Emily Dreyfuss had a great story about PillPack’s design in Wired last year that is well worth reading, but the short version is that because the company can put pills into individual packages, rather than being forced to put them into pill bottles, it’s able to offer a much easier and more intuitive system than anything that has to be cobbled together at a patient’s home. Pills come in a simple chronological roll of tear-off packets, with the earliest packets on the outside of the roll; there’s basically no way to load that roll into the dispenser incorrectly.

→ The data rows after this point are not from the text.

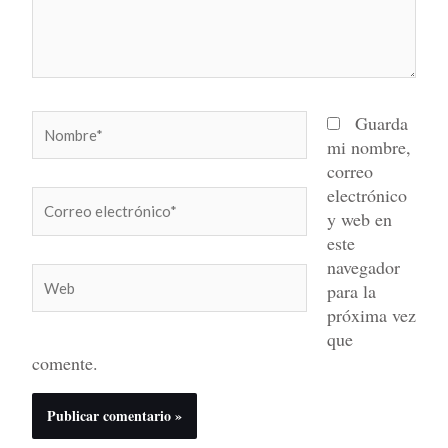
Nombre*
Guarda
mi nombre,
correo
electrónico
Correo
y web en
electrónico*
este
navegador
Web
para la
próxima vez
que
comente.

Is that design breakthrough worth a billion dollars? Perhaps it is, especially in the hands of a home-delivery powerhouse like Amazon. PillPack might never have earned that much money as a self-standing company. But its design and potential made the company extremely valuable indeed. Let’s hope that venture capitalists learn the lesson, which is that simple, non-internet-connected objects can be worth just as much as anything with a Wi-Fi chip. Or, to put it another way: Your hardware doesn’t need to spy on your customers in order for you to be a unicorn.